Best MLB Home Runs Matchups — Saturday, July 18, 2026
Top home runs spot: Esmerlyn Valdez
Esmerlyn Valdez (PIT) tops the board at 100, facing LHP Logan Allen. The righty is going deep on .147 HR/PA against lefties this year — and .143 over the last two weeks, elite bat that turns into a home run in about 8% of his trips. And Logan Allen has been thin against lefties lately. One catch: the bullpen behind him has been stingy to that side late. He's hitting in a spot worth about 4.3 trips, so the volume's there. No real history against Logan Allen. It all sets up in a neutral park.
The rest of the top of the board
- Munetaka Murakami (CWS) (92) vs RHP Shane Bieber: elite bat at .072 into an arm homer-prone to the same side (.048).
- Ben Rice (NYY) (92) vs RHP Emmet Sheehan: big-time bat at .062 into an arm keeping the ball in the park against the same side (.000), hot bat.
- James Wood (WSH) (80) vs RHP J.T. Ginn: big-time bat at .055 into an arm getting taken deep by the same side (.100).
- Shohei Ohtani (LAD) (74) vs LHP Ryan Weathers: big-time bat at .061 into an arm keeping the ball in the park against the same side (.000).
- Mickey Moniak (COL) (67) vs RHP Rhett Lowder: big-time bat at .057 into an arm getting taken deep by the same side (.053), due to bounce back.
- Yordan Alvarez (HOU) (66) vs LHP Trevor Rogers: big-time bat at .057 into an arm keeping the ball in the park against the same side (.000).
- Hunter Goodman (COL) (65) vs RHP Rhett Lowder: big-time bat at .060 into an arm keeping the ball in the park against the same side (.000).
Platoon edges to target
- Esmerlyn Valdez (PIT) — righty bat vs LHP, .147 against lefties this year.
- Munetaka Murakami (CWS) — lefty bat vs RHP, .089 against righties this year.

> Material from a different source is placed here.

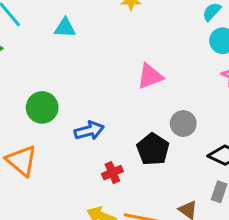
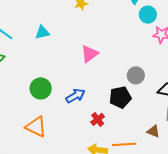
pink triangle: (150, 76) -> (90, 54), moved
black pentagon: (153, 149) -> (120, 97), turned -30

- Ben Rice (NYY) — lefty bat vs RHP, .082 against righties this year.
- James Wood (WSH) — lefty bat vs RHP, .066 against righties this year.
- Mickey Moniak (COL) — lefty bat vs RHP, .070 against righties this year.
Lineup watch
270 of today's hitters are still on projected lineups, drawn from each team's last game. Batting order drives the score, so these flip the moment official lineups post — usually about two hours before first pitch. Anyone who doesn't make the official card gets flagged "Not starting" and drops to the bottom.
How to read these home runs matchups
Each score (0–100) starts with the hitter's home runs per plate appearance against the hand he's facing — weighted toward the last two weeks, then the season, then a two-year baseline. Then it layers in the bullpen, his spot in the order, and park and weather. Higher means more of it points his way. It's context, not a lock — a great spot still goes 0-for-4 sometimes, and a tough one runs into one. The edge is in stacking the odds, and since we grade every board, you can see how often the top of the list delivers.